When I first began teaching gender violence in my Latin American studies classes in 2018, Mexico saw seven femicides – the legal term for the murder of a woman – a day. This year, on average, 10 Mexican women are murdered every day.
In February, just before the pandemic hit, two gruesome killingsthat took place days apart in Mexico City made national headlines.
Midmonth, 25-year-old Ingrid Escamilla was murdered, skinned and partially disemboweled. Her mutilated body became a public spectacle after police who responded at the scene leaked pictures that the media reproduced. Days later, seven-year-old Fátima Aldrighett – kidnapped while waiting for her mother to pick her up from school – was found naked in a plastic bag. Police identified signs of sexual abuse and torture.
While surveillance video resulted in the arrest of two people for Aldrighett’s case, Escamilla’s killing remains unsolved – a common outcome of murder investigations in Mexico.
After the two gruesome killings in one week, President Andres Manuel López Obrador blamed violence against women on the neoliberal policies of his right-wing predecessors and dismissed Mexico’s growing feminist movement as a plot orchestrated by his right-wing opposition.
The Mexican government’s dismissive response to femicides sparked intense criticism from feminists, and in March López Obrador’s administration unveiled a comprehensive plan to protect Mexican women. It promised to reopen government-funded domestic violence shelters and daycare facilities that were shuttered due to budget cuts last year and launch a smartphone app to report street harassment.
A day without women
Despite the proposal, on March 8, International Women’s Day, an estimated 80,000 to 120,000 women (according to official data, although feminist groups argue this number was closer to 120,000) marched in Mexico City and nationwide to demand that the government implement policies to protect women, take femicide investigations seriously and bring justice for victims and their families.

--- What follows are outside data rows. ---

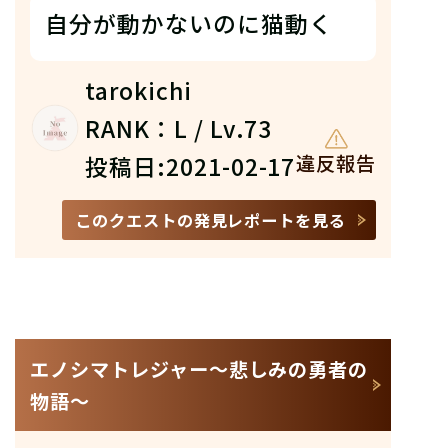
自分が動かないのに猫動く
tarokichi
RANK：L / Lv.73
投稿日:2021-02-17
違反報告
このクエストの発見レポートを見る
エノシマトレジャー〜悲しみの勇者の
物語〜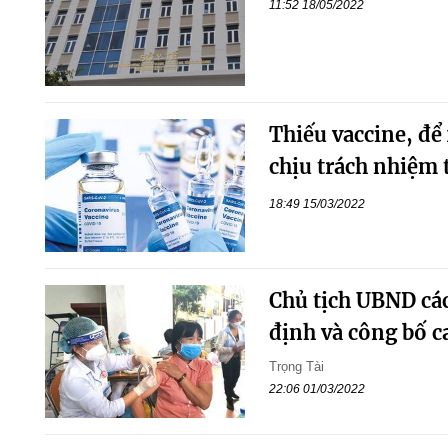
11:52 18/05/2022
Thiếu vaccine, để 
chịu trách nhiệm 
18:49 15/03/2022
Chủ tịch UBND các
định và công bố 
Trọng Tài
22:06 01/03/2022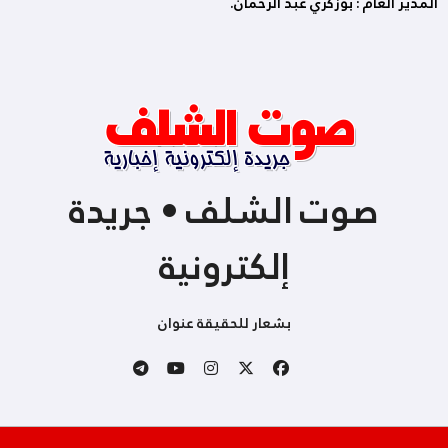
المدير العام : بوزكري عبد الرحمان.
صوت الشلف • جريدة
إلكترونية
بشعار للحقيقة عنوان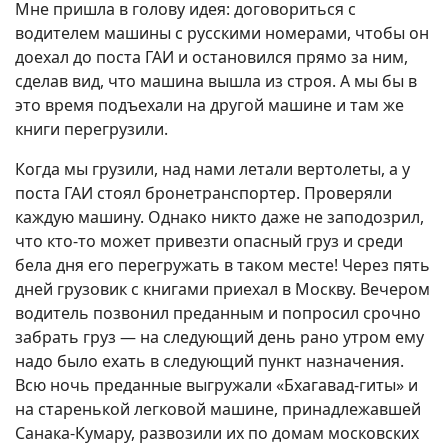
Мне пришла в голову идея: договориться с
водителем машины с русскими номерами, чтобы он
доехал до поста ГАИ и остановился прямо за ним,
сделав вид, что машина вышла из строя. А мы бы в
это время подъехали на другой машине и там же
книги перегрузили.
Когда мы грузили, над нами летали вертолеты, а у
поста ГАИ стоял бронетранспортер. Проверяли
каждую машину. Однако никто даже не заподозрил,
что кто-то может привезти опасный груз и среди
бела дня его перегружать в таком месте! Через пять
дней грузовик с книгами приехал в Москву. Вечером
водитель позвонил преданным и попросил срочно
забрать груз — на следующий день рано утром ему
надо было ехать в следующий пункт назначения.
Всю ночь преданные выгружали «Бхагавад-гиты» и
на старенькой легковой машине, принадлежавшей
Санака-Кумару, развозили их по домам московских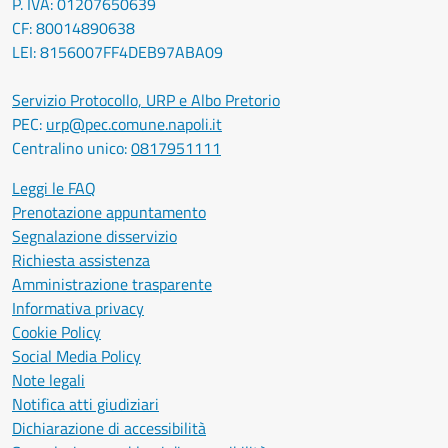
P. IVA: 01207650639
CF: 80014890638
LEI: 8156007FF4DEB97ABA09
Servizio Protocollo, URP e Albo Pretorio
PEC:
urp@pec.comune.napoli.it
Centralino unico:
0817951111
Leggi le FAQ
Prenotazione appuntamento
Segnalazione disservizio
Richiesta assistenza
Amministrazione trasparente
Informativa privacy
Cookie Policy
Social Media Policy
Note legali
Notifica atti giudiziari
Dichiarazione di accessibilità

I am a scholar of gender and sexuality in Latin America, and the protest’s goals reminded me of the work of anthropologist Rita Segato, who insists that femicides cannot be seen as the act of lone, sick individuals. Rather, Segato says, women’s murders result from a larger system of oppression and control over women’s bodies.
Mexico’s feminist mobilizations continued the next day, March 9, with a women’s strike called “A Day Without Us.” Despite some criticism of the strike as an elite initiative accessible only to those who can afford to stay home from work, pictures circulated online of half-empty classrooms, subways and streets across the nation.
Within two weeks of the back-to-back feminist protests, Mexico would begin closing down as a result of the coronavirus pandemic. The nation’s attention would turn, understandably, away from women’s killings and toward public health. More than 8,000 people in Mexico have since died of COVID-19.
But femicides are a major public health problem for Mexico, too – one that will outlast the pandemic. According to the government, 367 women were killed between mid-March and mid-April, the first month of social distancing. Last spring, there were about 300 femicides a month.
Several of Mexico’s recent victims were girls, such as 13-year-old Ana Paola, who was raped and murdered inside her northern Mexico home on April 2.
Meaning of misogyny
When I teach about Mexico’s femicides problem, I talk to my students about misogyny. I use that word not in its common sense, to mean hatred of women, but rather in the way author Kate Manne defines it in her 2017 book “Down Girl: The Logic of Misogyny.”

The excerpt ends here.